The entries below contain a stretch that opens with the line containing "Усі виключні майнові" and closes with the line containing "Використання текстових матеріалів"; set down that stretch exactly, both ends included, and nothing else.

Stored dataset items
———

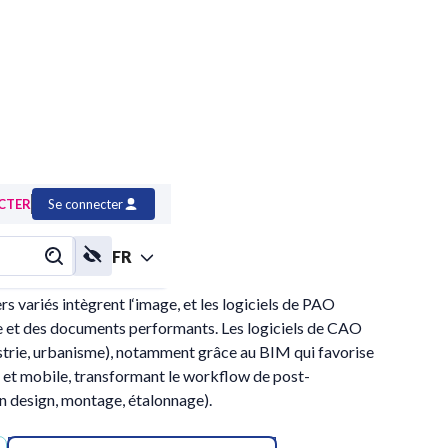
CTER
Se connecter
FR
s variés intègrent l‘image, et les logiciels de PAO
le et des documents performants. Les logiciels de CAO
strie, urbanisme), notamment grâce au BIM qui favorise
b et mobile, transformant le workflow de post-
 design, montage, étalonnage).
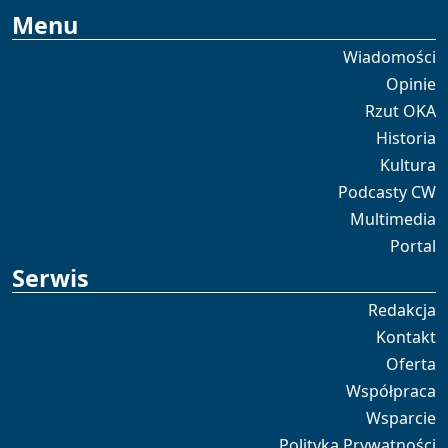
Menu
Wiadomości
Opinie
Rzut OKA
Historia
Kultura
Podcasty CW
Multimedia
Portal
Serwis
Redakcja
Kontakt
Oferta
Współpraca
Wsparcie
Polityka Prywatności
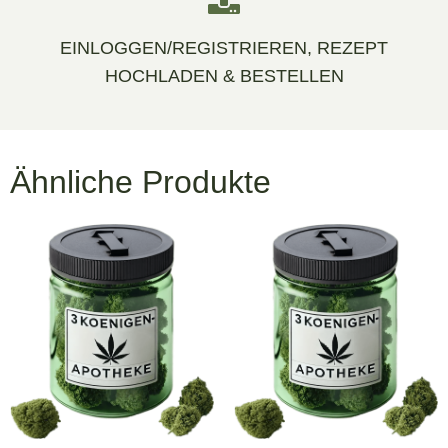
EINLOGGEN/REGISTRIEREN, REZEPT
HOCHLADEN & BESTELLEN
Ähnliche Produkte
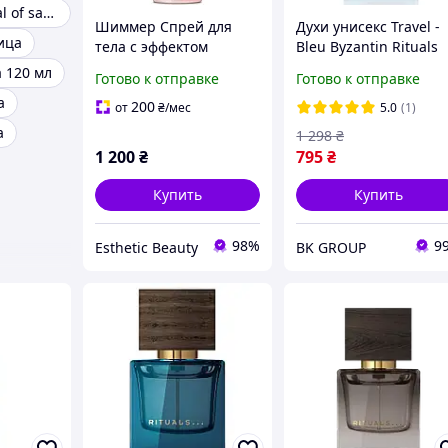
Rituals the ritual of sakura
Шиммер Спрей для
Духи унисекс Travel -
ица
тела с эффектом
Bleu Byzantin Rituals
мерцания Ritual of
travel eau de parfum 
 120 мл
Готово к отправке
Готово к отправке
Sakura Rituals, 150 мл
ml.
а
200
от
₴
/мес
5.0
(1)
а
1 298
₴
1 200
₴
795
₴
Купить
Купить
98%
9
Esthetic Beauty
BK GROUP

———

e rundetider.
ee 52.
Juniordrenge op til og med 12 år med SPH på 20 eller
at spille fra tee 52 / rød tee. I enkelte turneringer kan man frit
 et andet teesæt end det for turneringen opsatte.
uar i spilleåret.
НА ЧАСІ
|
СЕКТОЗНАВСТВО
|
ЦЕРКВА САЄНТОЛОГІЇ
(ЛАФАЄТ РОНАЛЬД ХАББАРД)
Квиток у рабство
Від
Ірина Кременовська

———

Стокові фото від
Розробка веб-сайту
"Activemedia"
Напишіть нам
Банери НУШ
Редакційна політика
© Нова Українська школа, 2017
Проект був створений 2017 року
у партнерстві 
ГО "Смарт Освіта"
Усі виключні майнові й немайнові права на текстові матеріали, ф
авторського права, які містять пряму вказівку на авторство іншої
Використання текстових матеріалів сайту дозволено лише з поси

———

Solution to this problem
Усі виключні майнові й немайнові права на текстові матеріали, ф
авторського права, які містять пряму вказівку на авторство іншої
Використання текстових матеріалів сайту дозволено лише з поси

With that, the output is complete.